> _Exercise description_
State how many lines of the records below contain the word "cluster", giving the number and nothing else.

> _Information supplied_
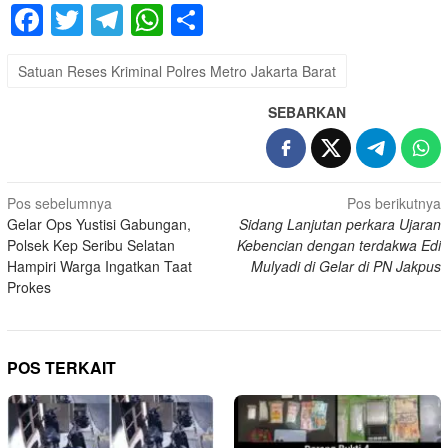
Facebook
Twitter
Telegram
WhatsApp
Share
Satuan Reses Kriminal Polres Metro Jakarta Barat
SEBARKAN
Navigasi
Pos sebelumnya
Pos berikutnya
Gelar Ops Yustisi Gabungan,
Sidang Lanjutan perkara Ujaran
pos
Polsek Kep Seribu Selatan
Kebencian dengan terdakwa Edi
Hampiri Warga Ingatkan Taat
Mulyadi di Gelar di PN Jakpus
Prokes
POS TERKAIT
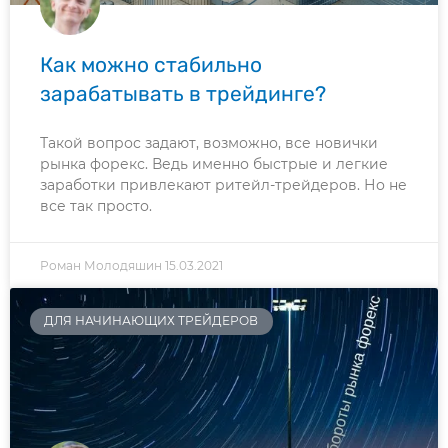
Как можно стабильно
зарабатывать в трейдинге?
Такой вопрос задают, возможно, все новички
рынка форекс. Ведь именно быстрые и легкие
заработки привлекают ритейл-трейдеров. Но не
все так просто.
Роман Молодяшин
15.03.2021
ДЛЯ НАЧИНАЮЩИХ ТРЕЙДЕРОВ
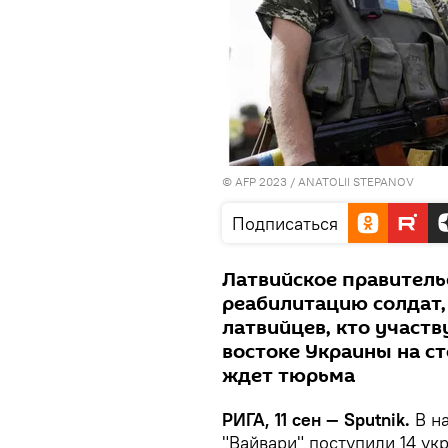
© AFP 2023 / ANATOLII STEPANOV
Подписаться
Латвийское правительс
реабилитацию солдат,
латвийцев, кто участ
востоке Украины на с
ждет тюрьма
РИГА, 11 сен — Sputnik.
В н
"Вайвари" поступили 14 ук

...

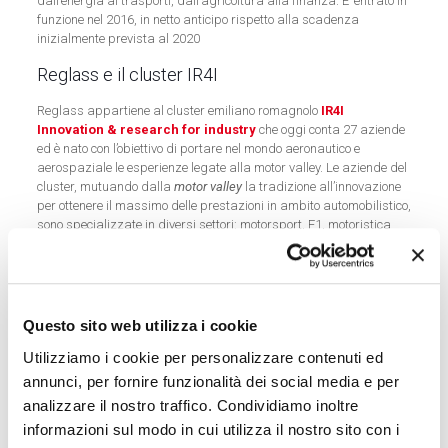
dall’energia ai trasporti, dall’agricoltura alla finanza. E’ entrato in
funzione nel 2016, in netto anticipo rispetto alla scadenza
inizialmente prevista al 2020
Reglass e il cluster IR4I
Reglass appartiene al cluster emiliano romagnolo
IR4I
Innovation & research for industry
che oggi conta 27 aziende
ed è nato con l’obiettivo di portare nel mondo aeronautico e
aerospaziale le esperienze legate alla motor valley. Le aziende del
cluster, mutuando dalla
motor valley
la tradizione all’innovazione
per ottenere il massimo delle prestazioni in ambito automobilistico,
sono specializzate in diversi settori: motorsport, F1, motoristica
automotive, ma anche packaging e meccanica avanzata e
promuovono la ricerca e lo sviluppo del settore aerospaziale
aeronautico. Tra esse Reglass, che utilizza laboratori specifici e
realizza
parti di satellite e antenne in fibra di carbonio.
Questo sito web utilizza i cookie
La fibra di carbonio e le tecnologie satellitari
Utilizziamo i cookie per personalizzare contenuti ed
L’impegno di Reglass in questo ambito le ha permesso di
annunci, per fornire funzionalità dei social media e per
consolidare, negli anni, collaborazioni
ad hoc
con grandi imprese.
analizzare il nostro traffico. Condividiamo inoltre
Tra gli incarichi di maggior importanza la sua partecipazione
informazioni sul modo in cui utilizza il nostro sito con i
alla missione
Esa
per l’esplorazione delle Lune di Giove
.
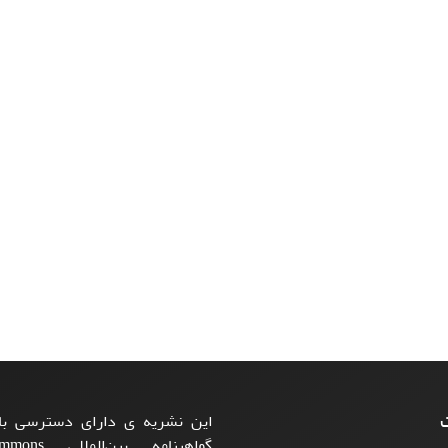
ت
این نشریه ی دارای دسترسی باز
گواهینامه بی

> _Solution below_
3